### Assignment
No line before the one containing "联系我们 (1098, 76)" is to be output; retype exactly that line and all lines that follow it to the end of the records.

━━━━━ Records shown

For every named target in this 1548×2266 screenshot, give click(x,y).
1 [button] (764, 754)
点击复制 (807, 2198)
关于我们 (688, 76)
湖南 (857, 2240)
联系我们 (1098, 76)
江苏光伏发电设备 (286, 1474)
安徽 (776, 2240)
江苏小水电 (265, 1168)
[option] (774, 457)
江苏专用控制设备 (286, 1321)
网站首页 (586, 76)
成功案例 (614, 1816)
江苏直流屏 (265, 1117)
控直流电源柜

━━━━━━━━━━

### Worked solution
联系我们 (1098, 76)
江苏光伏发电设备 (286, 1474)
安徽 (776, 2240)
江苏小水电 (265, 1168)
[option] (774, 457)
江苏专用控制设备 (286, 1321)
网站首页 (586, 76)
成功案例 (614, 1816)
江苏直流屏 (265, 1117)
控直流电源柜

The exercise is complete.